Unless the videos are of unimportant content, and/or storage space is *VITALLY* important, I wouldn't.
If you don't mind degradation in visual quality, and really really need the storage space, just use default settings, with an average bitrate of some amount less than the source file, based on the size savings you're looking for.
For simplicity, Handbrake's "Matroska" present of H.265 MKV of the appropriate resolution would be appropriate. You can save even more space by choosing a lower resolution (720p for 1080p videos, for example.)
A quick example, I just transcoded a 4K-source home video (iPhone 7, pre-iOS 11 H.264, 40 seconds,) using the "H.264 MKV 1080p30" and "H.265 MKV 1080p30" presets in Handbrake. Note that the H.265 (HVEC) encode took about three times as long as the H.265 encode. (~11fps vs ~3fps.)

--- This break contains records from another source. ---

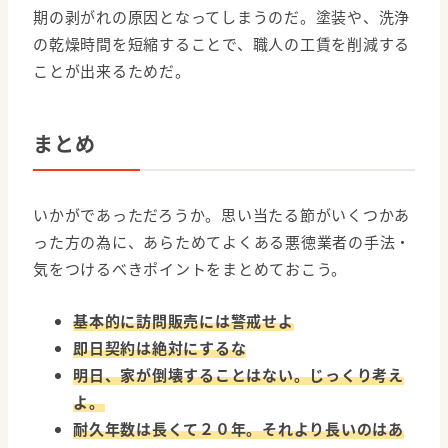
期の剥がれの原因となってしまうのだ。塗装や、洗浄
の乾燥時間を短縮することで、職人の工賃を削減する
ことが出来るためだ。
まとめ
いかがであっただろうか。思い当たる節がいくつかあ
った方の為に、あらためてよくある悪徳業者の手法・
気をつけるべきポイントをまとめておこう。
基本的に訪問販売には警戒せよ
即日契約は絶対にするな
明日、家が倒壊することはない。じっくり考え
よ。
耐久年数は長くて２０年。それより長いのはあ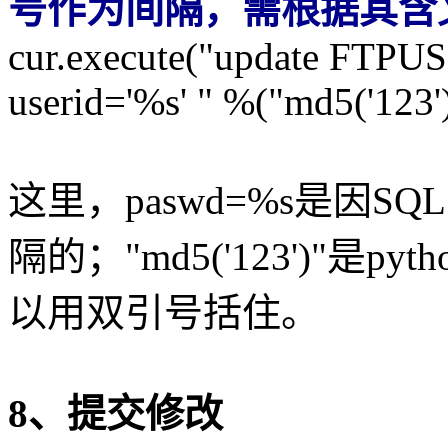
号作为间隔，需根据其含
cur.execute("update FTPU
userid='%s' " %("md5('123')"
这里，paswd=%s是因S
隔的；"md5('123')"
以用双引号括住。
8、提交修改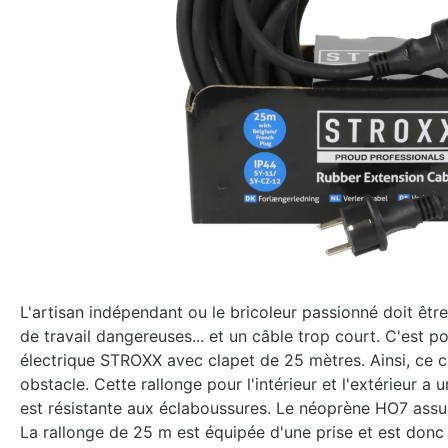
L'artisan indépendant ou le bricoleur passionné doit êtr
de travail dangereuses... et un câble trop court. C'est 
électrique STROXX avec clapet de 25 mètres. Ainsi, ce c
obstacle. Cette rallonge pour l'intérieur et l'extérieur a u
est résistante aux éclaboussures. Le néoprène HO7 assu
La rallonge de 25 m est équipée d'une prise et est don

The H.264 is 49.0 MB, the H.265 is 29.7 MB. The quality does look identical to my eyes; but that is with it freshly transcoded from a higher-resolution source to each target. I would bet that there would be some visual degradation transcoding same-resolution. Not exactly a massive size savings.
Edit: Just did a transcode of the H.264 output file from the above to an H.265. Only 22.4 MB (so slightly over 50% size savings) but I can notice some transcoding blockiness.
I'd say if you're transcoding from a higher-resolution source to a lower-resolution source, might as well go H.265 in the process. But if you're keeping the resolution the same, probably not worth it unless you really don't care about the visual quality.